• Required work: In the entries below, find the string "даны" and return each line holding it.
----- Input for this task -----
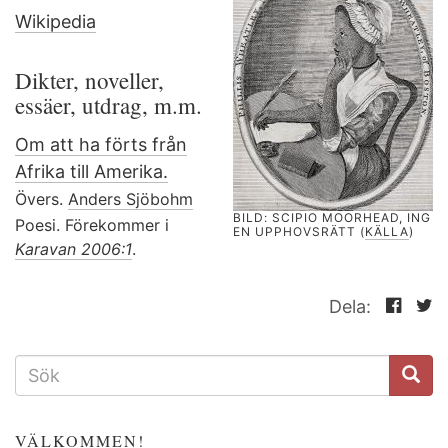
Wikipedia
Dikter, noveller,
essäer, utdrag, m.m.
Om att ha förts från
Afrika till Amerika.
Övers.
Anders Sjöbohm
BILD: SCIPIO MOORHEAD, ING
Poesi. Förekommer i
EN UPPHOVSRÄTT (
KÄLLA
)
Karavan 2006:1
.
Dela:
SÖKFORMULÄR
VÄLKOMMEN!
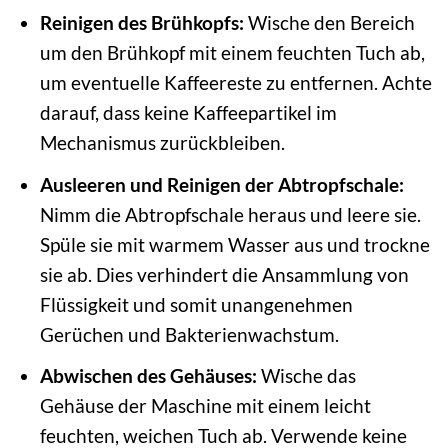
Reinigen des Brühkopfs:
Wische den Bereich
um den Brühkopf mit einem feuchten Tuch ab,
um eventuelle Kaffeereste zu entfernen. Achte
darauf, dass keine Kaffeepartikel im
Mechanismus zurückbleiben.
Ausleeren und Reinigen der Abtropfschale:
Nimm die Abtropfschale heraus und leere sie.
Spüle sie mit warmem Wasser aus und trockne
sie ab. Dies verhindert die Ansammlung von
Flüssigkeit und somit unangenehmen
Gerüchen und Bakterienwachstum.
Abwischen des Gehäuses:
Wische das
Gehäuse der Maschine mit einem leicht
feuchten, weichen Tuch ab. Verwende keine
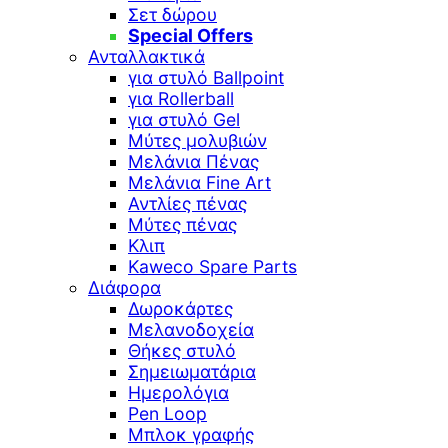
Σετ δώρου
Special Offers
Ανταλλακτικά
για στυλό Ballpoint
για Rollerball
για στυλό Gel
Μύτες μολυβιών
Μελάνια Πένας
Μελάνια Fine Art
Αντλίες πένας
Μύτες πένας
Κλιπ
Kaweco Spare Parts
Διάφορα
Δωροκάρτες
Μελανοδοχεία
Θήκες στυλό
Σημειωματάρια
Ημερολόγια
Pen Loop
Μπλοκ γραφής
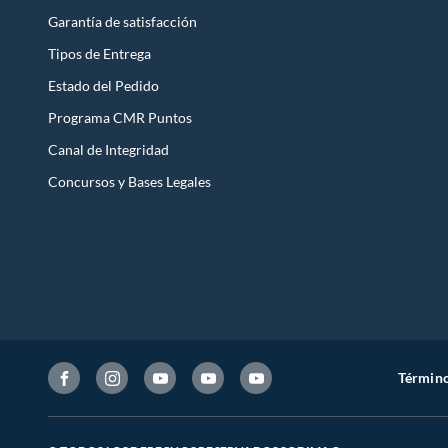
Garantía de satisfacción
Tipos de Entrega
Estado del Pedido
Programa CMR Puntos
Canal de Integridad
Concursos y Bases Legales
Término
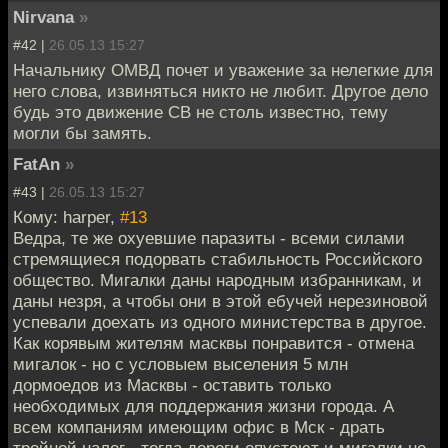
Nirvana
»
#42 |
26.05.13 15:27
Начальнику ОМВД почет и уважение за нелегкие для
него слова, извиняться никто не любит. Другое дело
будь это движение СВ не столь известно, тему
могли бы замять.
FatAn
»
#43 |
26.05.13 15:27
Кому: harper,
#13
Ведра, те же охуевшие паразиты - всеми силами
стремящиеся подорвать стабильность Российского
общество. Мигалки даны народным избранникам, и
даны незря, а чтобы они в этой ебучей нерезиновой
успевали доехать из одного министерства в другое.
Как корявым жителям масквы понравится - отмена
мигалок - но с условыем выселения 5 млн
дормоедов из Масквы - оставить только
необходимых для поддержания жизни города. А
всем компаниям имеющим офис в Мск - драть
тройной налог - тогда дороги опустеют и мигалки не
-----
• Written solution:
общество. Мигалки даны народным избранникам, и
даны незря, а чтобы они в этой ебучей нерезиновой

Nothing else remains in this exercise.